Another 'limiter' I had in my head was, "How can I do an endurance race? I don't have a large intestine so of course I can't stay hydrated. Of course I can't be on the course that long without having to go to the bathroom. An Ironman? I'd probably die trying to do that!"
Finishing my 1st marathon
Well it turns out I COULD do long distance triathlon. I COULD do an 11 or 12 hour race. I just had to learn how to do it, how to train myself properly, how to hydrate properly, make sure there was a portapotty somewhere, and believe in my own abilities.
Did a switch suddenly get flipped so that I knew I could do it? No. For me it was more a step-by-step process with small successes that built upon each other. There were setbacks along the way but each challenge that I met contributed to my belief that my assumptions and beliefs were absolutely WRONG! What was going on in my head - not only was it not real, it was inaccurate and/or outdated.
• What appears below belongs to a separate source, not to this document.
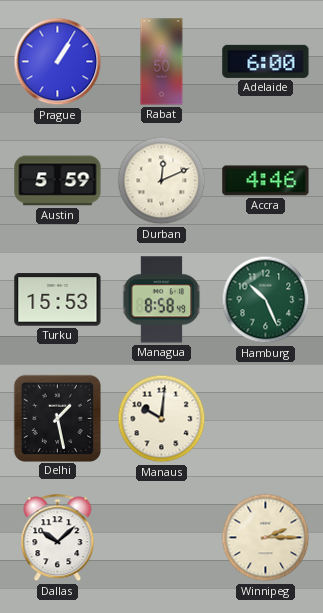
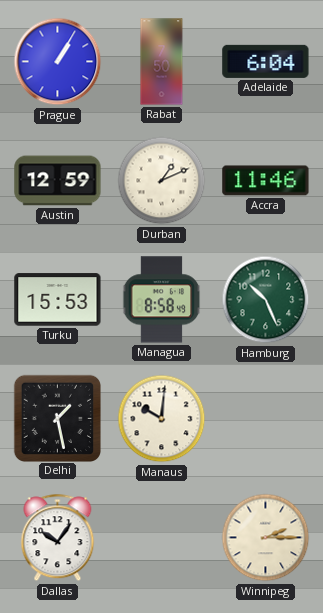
Adelaide: 6:00 -> 6:04
Austin: 5:59 -> 12:59
Durban: 12:11 -> 1:11
Accra: 4:46 -> 11:46
Dallas: 10:08 -> 10:06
If I hadn't challenged those beliefs, sometimes purposely and sometimes by accident, I would never have known how wrong I was. I would not now be training for my 9th Ironman race in Arizona this November 2016.
I've had this quote near the top of this blog for a few years now...
"We limit what we can do by believing our limits are real and unmoving. These limits are self-imposed and simply need to be challenged. What if you are far greater than you think?" ~~Coach Skip SladeWhat are you telling yourself that might not actually be true? What supposed truth is guiding you that is outdated and/or wrong? What limits have you imposed on yourself that merely need to be challenged? What are you afraid of that, with the right support, you could vanquish?
- I can't swim - I'm afraid of the water!
- I can't put my face in the water without panicking!
- I'm not a runner - I could never run a mile/a 5K/a half marathon!
- I haven't ridden a bike since I was a kid. No way I could ride 12 miles!
- I could probably swim and ride a bike but I could never run!
- I'm not an 'athlete'. Triathlon is for someone else!
What are you waiting for? Perceptions - Change Them!